Spencer doesn't dig into this issue, since he's primarily focused on using Patreon to vault to a larger socialist critique of crowdfunding platforms in general. But he does allude to it briefly when he distinguishes between "art" made by "artists" and "content" made by "creators." (A boundary line I've also drawn in the past.) Aside from its initial mention of "artists" on the landing page, Patreon uses the word "creators" almost exclusively throughout the rest of its copy––in Spencer's mind, justifiably so. He writes:
Art and content are not the same. Content is produced with a specific, marketable goal in mind. Patreon turns artists into content-makers whose creativity is moderated by their patrons.
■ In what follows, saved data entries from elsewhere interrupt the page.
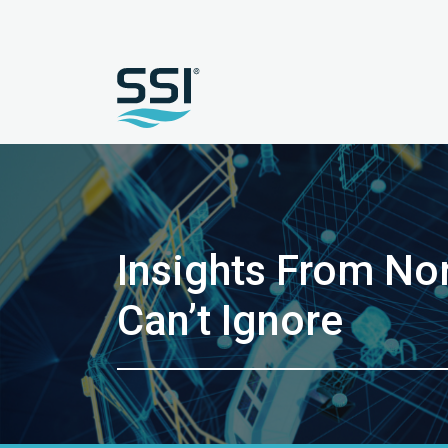
Insights From Nor
Can’t Ignore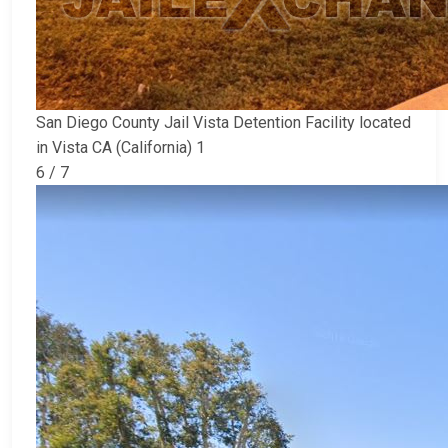
San Diego County Jail Vista Detention Facility located
in Vista CA (California) 1
6 / 7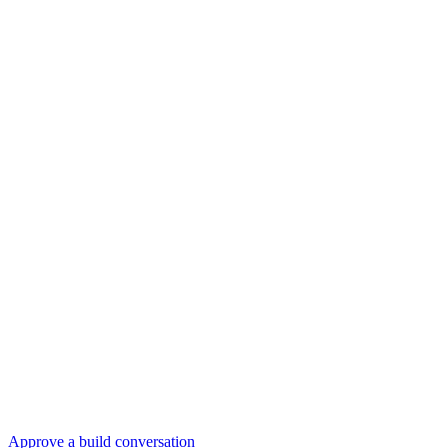
Approve a build conversation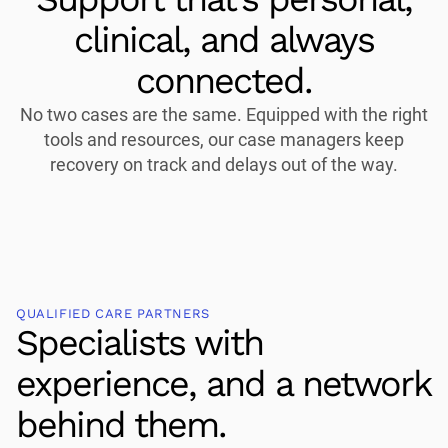
clinical, and always
connected.
No two cases are the same. Equipped with the right
tools and resources, our case managers keep
recovery on track and delays out of the way.
QUALIFIED CARE PARTNERS
Specialists with
experience, and a network
behind them.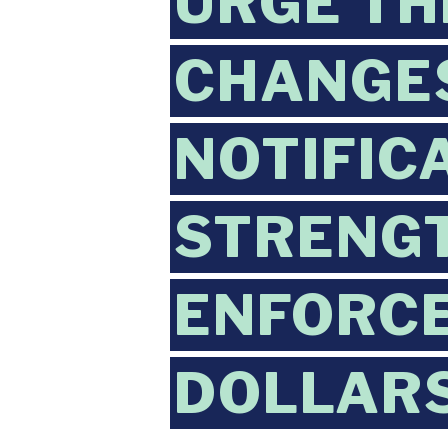
URGE TH
CHANGE
NOTIFIC
STRENG
ENFORCE
DOLLAR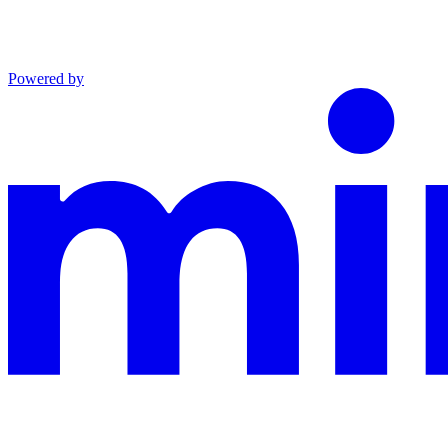
Powered by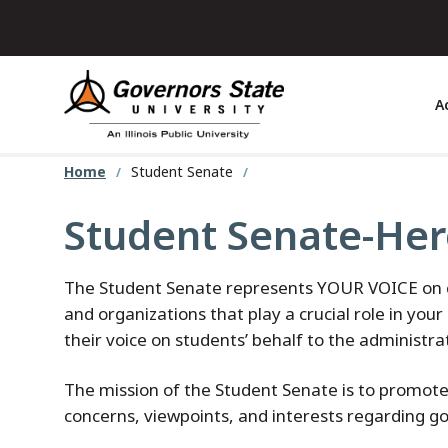
Skip
to
main
content
A
Home
Student Senate
Student Senate-Her
The Student Senate represents YOUR VOICE on ca
and organizations that play a crucial role in yo
their voice on students’ behalf to the administr
The mission of the Student Senate is to promote
concerns, viewpoints, and interests regarding go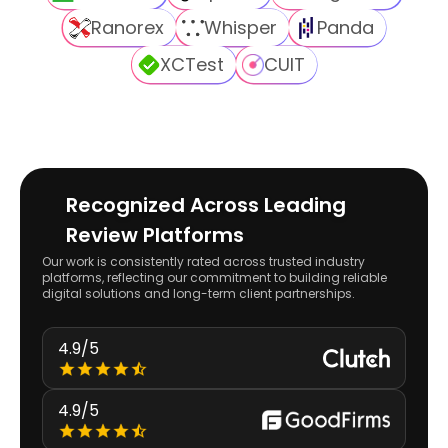
Ranorex
Whisper
Panda
XCTest
CUIT
Recognized Across Leading
Review Platforms
Our work is consistently rated across trusted industry
platforms, reflecting our commitment to building reliable
digital solutions and long-term client partnerships.
4.9/5
4.9/5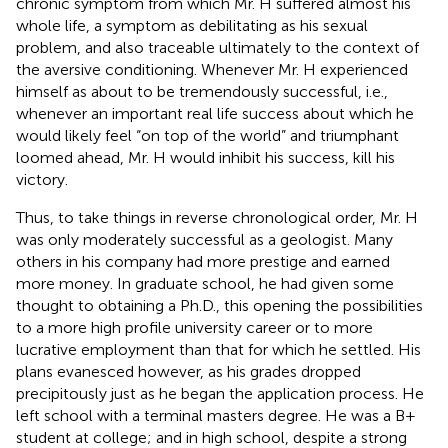
chronic symptom from which Mr. H suffered almost his
whole life, a symptom as debilitating as his sexual
problem, and also traceable ultimately to the context of
the aversive conditioning. Whenever Mr. H experienced
himself as about to be tremendously successful, i.e.,
whenever an important real life success about which he
would likely feel “on top of the world” and triumphant
loomed ahead, Mr. H would inhibit his success, kill his
victory.
Thus, to take things in reverse chronological order, Mr. H
was only moderately successful as a geologist. Many
others in his company had more prestige and earned
more money. In graduate school, he had given some
thought to obtaining a Ph.D., this opening the possibilities
to a more high profile university career or to more
lucrative employment than that for which he settled. His
plans evanesced however, as his grades dropped
precipitously just as he began the application process. He
left school with a terminal masters degree. He was a B+
student at college; and in high school, despite a strong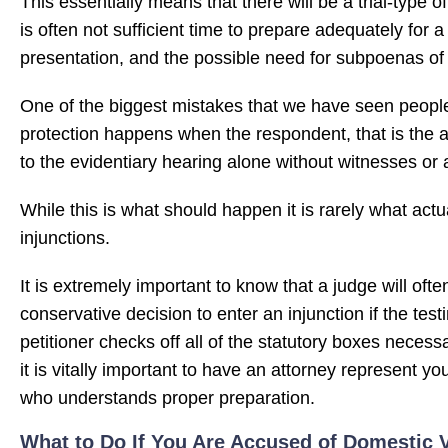
This essentially means that there will be a trial-type o
is often not sufficient time to prepare adequately for a
presentation, and the possible need for subpoenas of
One of the biggest mistakes that we have seen people
protection happens when the respondent, that is the a
to the evidentiary hearing alone without witnesses or an
While this is what should happen it is rarely what act
injunctions.
It is extremely important to know that a judge will oft
conservative decision to enter an injunction if the tes
petitioner checks off all of the statutory boxes necess
it is vitally important to have an attorney represent yo
who understands proper preparation.
What to Do If You Are Accused of Domestic V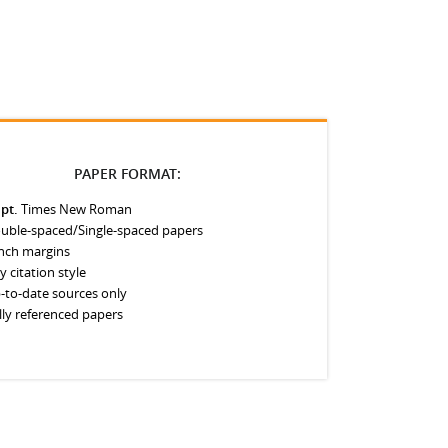
PAPER FORMAT:
 pt.
Times New Roman
uble-spaced/Single-spaced papers
inch margins
y citation style
-to-date sources only
lly referenced papers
That transformation taints Patreon like a flatulent passenger taints a scenic road trip. In my mind, crowdfunding's most exciting potential for contemporary artists would be as an alternative revenue stream for ambitious and/or challenging work––in other words, work more singular than the instantly digestible selfie-bait that rules today's hyper-commoditized art market. But since Patreon's reliance on scale favors artists able to appeal to a broad audience of casual fans, the platform ultimately just detours us back into the same forgettable freeway lane as much of the 21st-century gallery system. And that shared destination makes Patreon-style crowdfunding a route that all but the most mainstream-compatible artists might be wise to avoid.